Subject Area Experimental Condensed Matter Physics
Synthesis and Properties of Functional Materials
Term from 2018 to 2021
Project identifier Deutsche Forschungsgemeinschaft (DFG) - Project number 408002857
 
The ongoing rapid exploration of oxide materials has led to the discovery of effects as spectacular as interface superconductivity, magnetoresistance, and electrical switching phenomena. This has opened up the technological perspective of oxide electronics and spintronics. Here, in addition to the development of conventional device types inherited from silicon-based predecessors, entirely novel functional elements have been created.

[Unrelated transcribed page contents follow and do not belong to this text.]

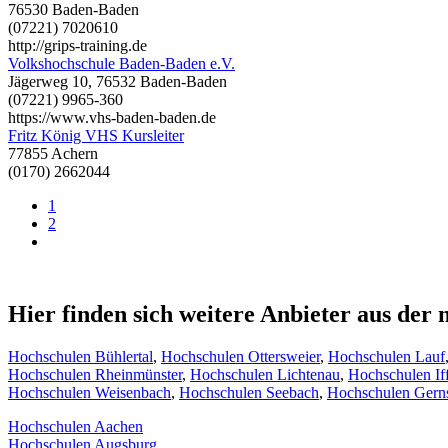
76530 Baden-Baden
(07221) 7020610
http://grips-training.de
Volkshochschule Baden-Baden e.V.
Jägerweg 10, 76532 Baden-Baden
(07221) 9965-360
https://www.vhs-baden-baden.de
Fritz König VHS Kursleiter
77855 Achern
(0170) 2662044
1
2
Hier finden sich weitere Anbieter aus de
Hochschulen Bühlertal
,
Hochschulen Ottersweier
,
Hochschulen Lauf
Hochschulen Rheinmünster
,
Hochschulen Lichtenau
,
Hochschulen If
Hochschulen Weisenbach
,
Hochschulen Seebach
,
Hochschulen Gern
Hochschulen Aachen
Hochschulen Augsburg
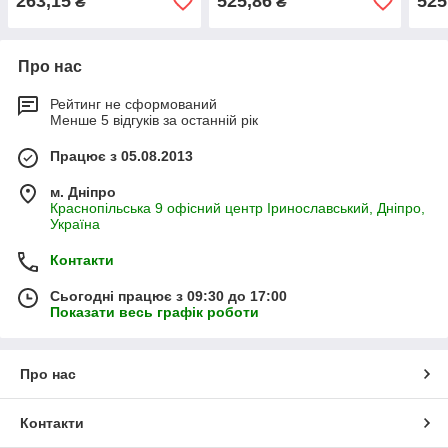
263,15
525,86
525
₴
₴
Про нас
Рейтинг не сформований
Менше 5 відгуків за останній рік
Працює з 05.08.2013
м. Дніпро
Краснопільська 9 офісний центр Іринославський, Дніпро,
Україна
Контакти
Сьогодні працює з 09:30 до 17:00
Показати весь графік роботи
Про нас
Контакти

However, not only the functional materials themselves but also the interfacial properties and the costly preparation of complex heterostructures on the scale of single atomic layers are of vital importance. Vanadium dioxide (VO2) is a functional material with a tremendous technological potential due to an metal-insulator transition close to room temperature. This project addresses strain relaxation mechanisms in VO2 under epitaxial strain, which can lead to complex phase separation phenomena like the self-organized formation of stripe patterns consisting of metallic and insulating regions and hence yield intrinsic interfaces. Further, the project is dedicated to the question to what extent an alternative route to complex heterostructures can be obtained from these effects. Starting from the strain-dependent formation of self-assembled stripe patterns in a complex oxide, these stripe patterns are investigated on a microscopic scale to gain fundamental insights in their physical properties. The focus lies on the influences of the geometric shape on the stability of such stripe patterns and on their structural and electrical properties and their manipulation.In particular, this project aims for the first implementation of entirely new device concepts in oxide electronics. Here, the emergence of intrinsic interfaces is controlled specifically by geometric functionalization: the device functionality arises from the subsequent manipulation of such interfaces by external electric fields. A combination of modern, complementary microscopy techniques and targeted structuring on the micrometer to nanometer scale is used to simultaneously obtain insights in the electronic and structural properties of correlated oxides and develop innovative functional elements for applications in future oxide electronics.